## Problem details
Filter the entries beneath this task, copying only the lines that hold the word "about".

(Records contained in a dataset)
──────
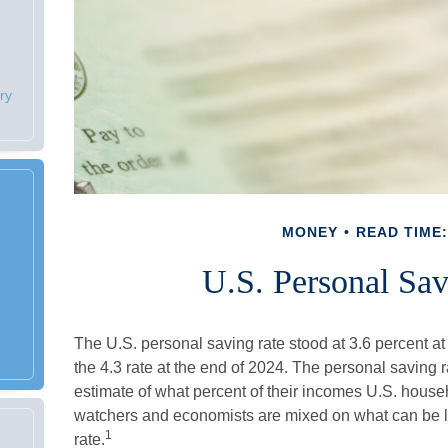
ry
MONEY
READ TIME:
U.S. Personal Sav
The U.S. personal saving rate stood at 3.6 percent at
the 4.3 rate at the end of 2024. The personal saving 
estimate of what percent of their incomes U.S. house
watchers and economists are mixed on what can be l
1
rate.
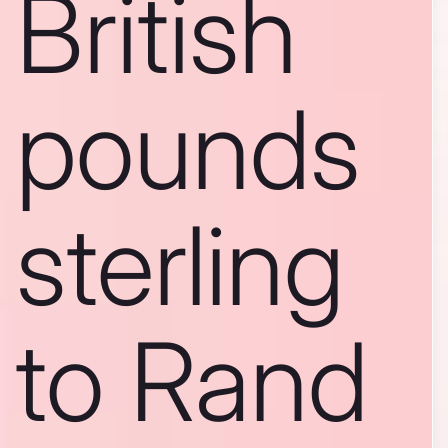
British
pounds
sterling
to Rand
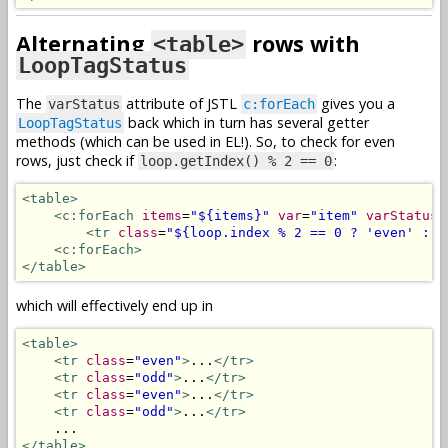
Alternating
rows with
<table>
LoopTagStatus
The
attribute of JSTL
gives you a
varStatus
c:forEach
back which in turn has several getter
LoopTagStatus
methods (which can be used in EL!). So, to check for even
rows, just check if
:
loop.getIndex() % 2 == 0
<table>
<c:forEach
items
=
"${items}"
var
=
"item"
varStatus
=
<tr
class
=
"${loop.index % 2 == 0 ? 'even' : '
<c:forEach>
</table>
which will effectively end up in
<table>
<tr
class
=
"even"
>
...
</tr>
<tr
class
=
"odd"
>
...
</tr>
<tr
class
=
"even"
>
...
</tr>
<tr
class
=
"odd"
>
...
</tr>
</table>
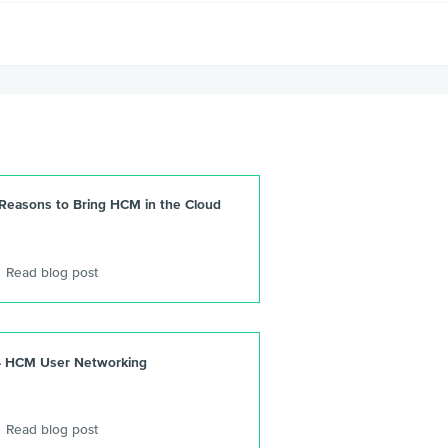
 Reasons to Bring HCM in the Cloud
Read blog post
4 HCM User Networking
Read blog post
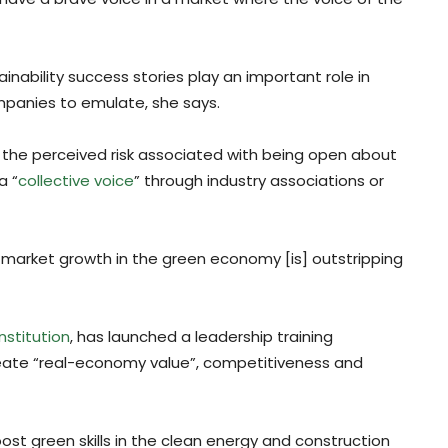
nability success stories play an important role in
mpanies to emulate, she says.
he perceived risk associated with being open about
a “
collective voice
” through industry associations or
f market growth in the green economy [is] outstripping
nstitution
, has launched a leadership training
ate “real-economy value”, competitiveness and
 green skills in the clean energy and construction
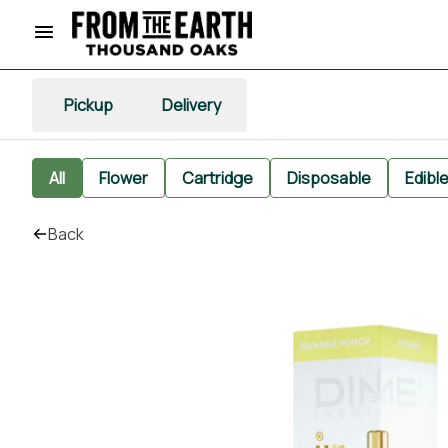
Pickup
Delivery
All
Flower
Cartridge
Disposable
Edibl
Back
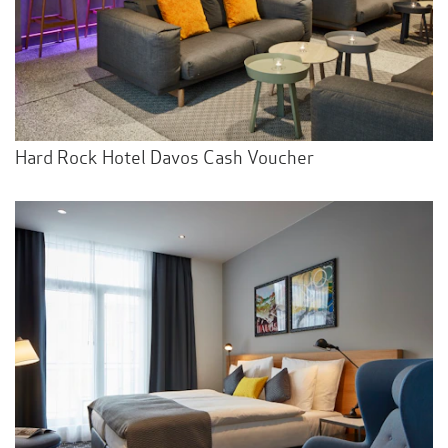
Hard Rock Hotel Davos Cash Voucher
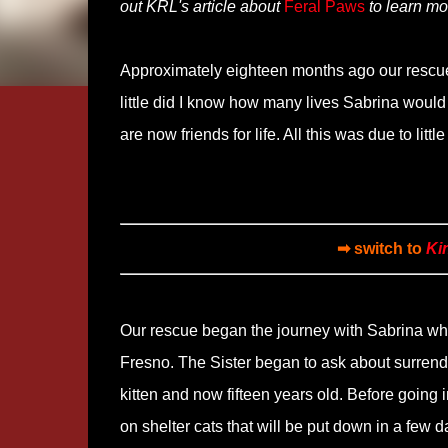
out KRL's article about
Feral Paws
to learn mo
Approximately eighteen months ago our rescue 
little did I know how many lives Sabrina woul
are now friends for life. All this was due to littl
➡ switch to
Ki
Our rescue began the journey with Sabrina whe
Fresno. The Sister began to ask about surrende
kitten and now fifteen years old. Before going i
on shelter cats that will be put down in a few da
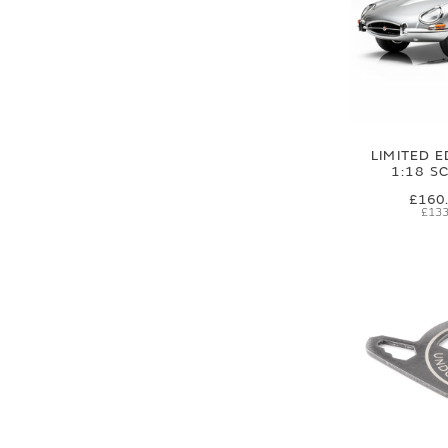
LIMITED E
1:18 S
£160
£133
──────
## Answer to this task
he perceived risk associated with being open about
out KRL's article about
Fresno. The Sister began to ask about surrende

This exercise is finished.